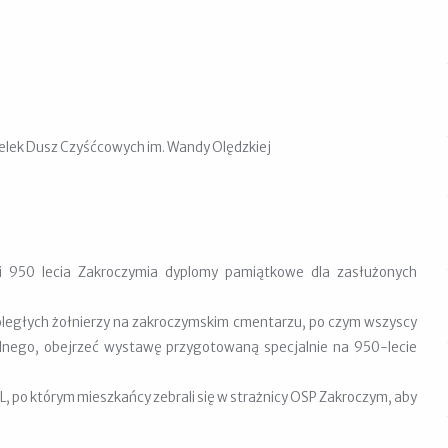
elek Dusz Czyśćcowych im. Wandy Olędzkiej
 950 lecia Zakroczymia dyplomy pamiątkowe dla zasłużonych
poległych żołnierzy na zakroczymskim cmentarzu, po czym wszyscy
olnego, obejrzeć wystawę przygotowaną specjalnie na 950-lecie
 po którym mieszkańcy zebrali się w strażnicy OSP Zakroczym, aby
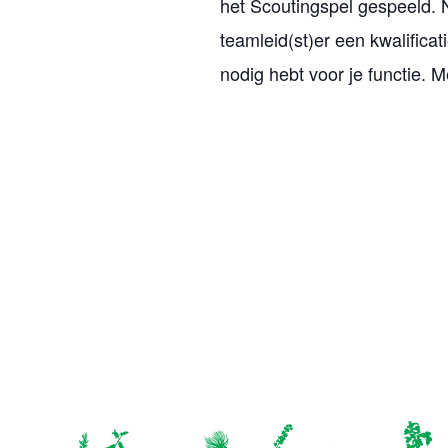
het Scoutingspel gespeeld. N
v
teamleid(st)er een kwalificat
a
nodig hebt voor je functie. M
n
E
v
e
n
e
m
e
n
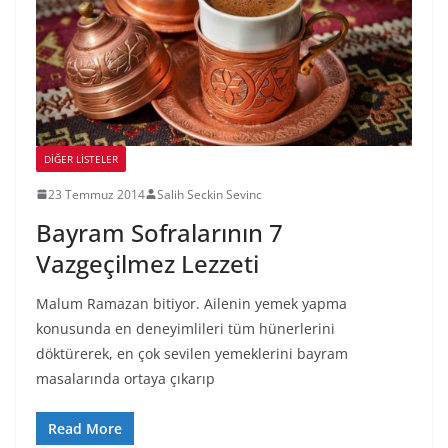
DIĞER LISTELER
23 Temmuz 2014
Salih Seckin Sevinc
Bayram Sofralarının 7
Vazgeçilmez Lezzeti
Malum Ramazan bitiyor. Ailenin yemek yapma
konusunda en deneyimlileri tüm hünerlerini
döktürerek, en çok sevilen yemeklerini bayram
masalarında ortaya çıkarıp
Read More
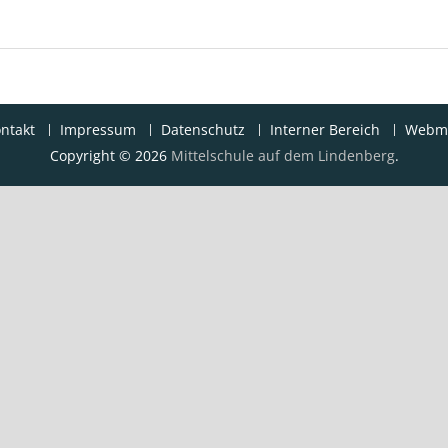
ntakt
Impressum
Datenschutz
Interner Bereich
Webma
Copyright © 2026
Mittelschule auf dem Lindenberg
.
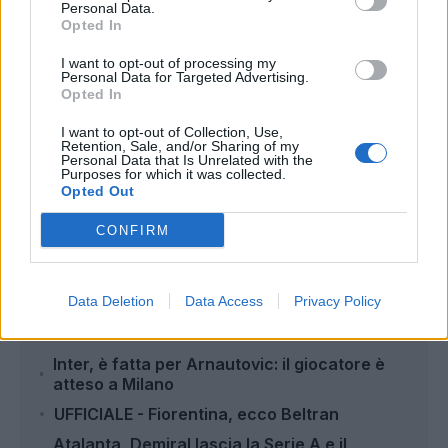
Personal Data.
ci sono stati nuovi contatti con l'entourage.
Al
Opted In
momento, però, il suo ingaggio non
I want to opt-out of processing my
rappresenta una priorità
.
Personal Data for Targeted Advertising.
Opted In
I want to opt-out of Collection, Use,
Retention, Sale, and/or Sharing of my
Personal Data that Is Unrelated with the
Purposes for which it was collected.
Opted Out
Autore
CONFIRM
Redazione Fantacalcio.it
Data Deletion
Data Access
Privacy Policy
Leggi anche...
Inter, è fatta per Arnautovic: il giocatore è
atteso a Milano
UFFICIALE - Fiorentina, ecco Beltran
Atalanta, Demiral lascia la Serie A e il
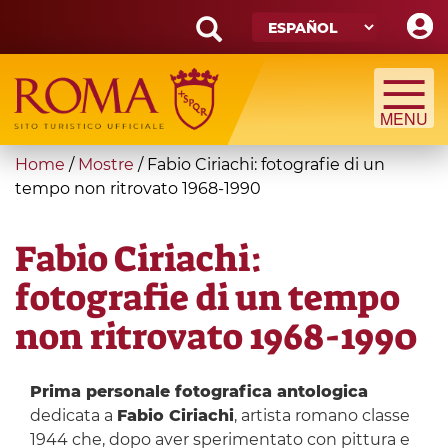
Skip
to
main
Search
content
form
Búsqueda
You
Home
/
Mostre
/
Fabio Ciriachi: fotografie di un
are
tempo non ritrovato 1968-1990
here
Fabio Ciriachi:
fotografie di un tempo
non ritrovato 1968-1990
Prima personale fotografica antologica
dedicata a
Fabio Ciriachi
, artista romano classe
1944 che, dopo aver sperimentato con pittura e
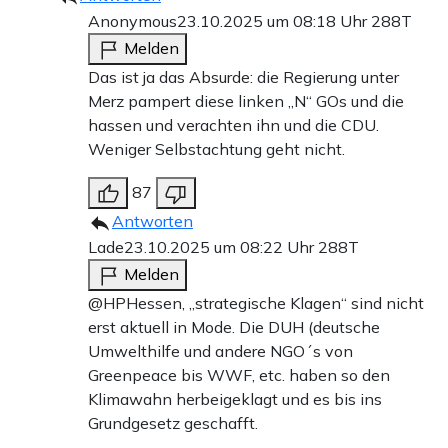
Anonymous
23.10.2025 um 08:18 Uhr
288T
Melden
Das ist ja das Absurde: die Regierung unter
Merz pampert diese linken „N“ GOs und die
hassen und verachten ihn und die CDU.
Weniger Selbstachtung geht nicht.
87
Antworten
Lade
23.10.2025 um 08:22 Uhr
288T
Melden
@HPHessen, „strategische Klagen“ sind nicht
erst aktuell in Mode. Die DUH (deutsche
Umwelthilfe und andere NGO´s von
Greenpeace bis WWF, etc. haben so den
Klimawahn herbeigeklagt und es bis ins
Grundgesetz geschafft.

::::::

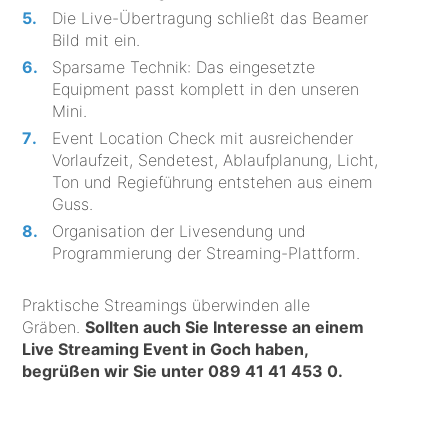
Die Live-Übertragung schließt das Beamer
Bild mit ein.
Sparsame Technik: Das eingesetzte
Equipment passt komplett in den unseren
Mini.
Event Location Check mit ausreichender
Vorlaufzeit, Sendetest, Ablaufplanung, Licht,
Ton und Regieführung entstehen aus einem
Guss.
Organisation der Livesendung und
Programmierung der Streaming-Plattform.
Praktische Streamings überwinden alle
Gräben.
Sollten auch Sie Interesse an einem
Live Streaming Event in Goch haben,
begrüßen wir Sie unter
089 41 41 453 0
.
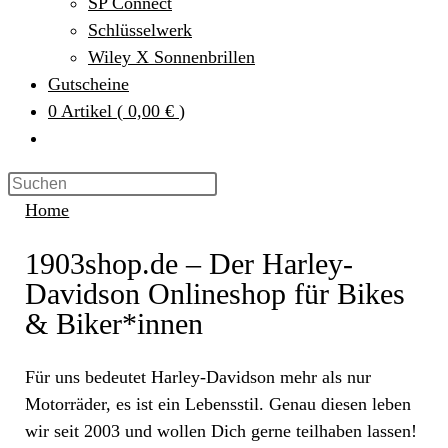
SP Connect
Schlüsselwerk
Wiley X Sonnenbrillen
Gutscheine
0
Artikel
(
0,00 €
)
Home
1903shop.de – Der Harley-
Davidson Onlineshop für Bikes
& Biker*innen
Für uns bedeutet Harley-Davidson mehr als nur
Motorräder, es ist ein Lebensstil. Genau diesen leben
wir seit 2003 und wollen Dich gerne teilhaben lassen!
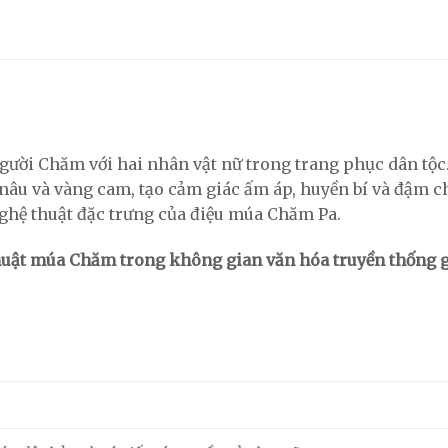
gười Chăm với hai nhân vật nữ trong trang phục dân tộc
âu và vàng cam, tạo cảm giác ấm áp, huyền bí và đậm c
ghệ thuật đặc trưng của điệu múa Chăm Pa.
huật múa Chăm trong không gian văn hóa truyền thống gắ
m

::::::

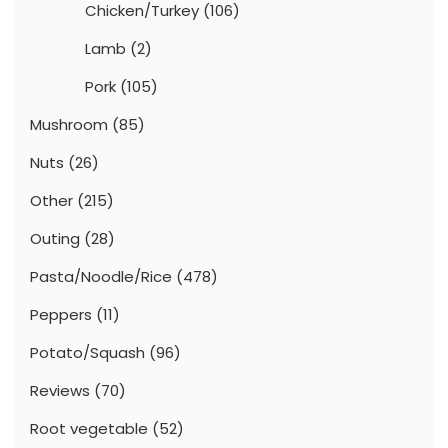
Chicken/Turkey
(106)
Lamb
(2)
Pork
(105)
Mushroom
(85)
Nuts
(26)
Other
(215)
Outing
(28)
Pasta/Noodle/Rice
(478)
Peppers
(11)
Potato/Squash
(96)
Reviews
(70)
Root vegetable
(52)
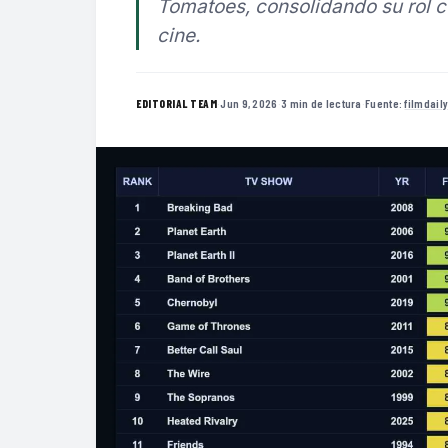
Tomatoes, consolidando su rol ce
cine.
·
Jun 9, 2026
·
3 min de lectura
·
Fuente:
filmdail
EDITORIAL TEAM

::::::

- **What is required**
In the listing above, find each line with the word "want" and copy it out.

- **Answer to the exercise**
I want to opt-out of processing my
I want to opt-out of Collection, Use,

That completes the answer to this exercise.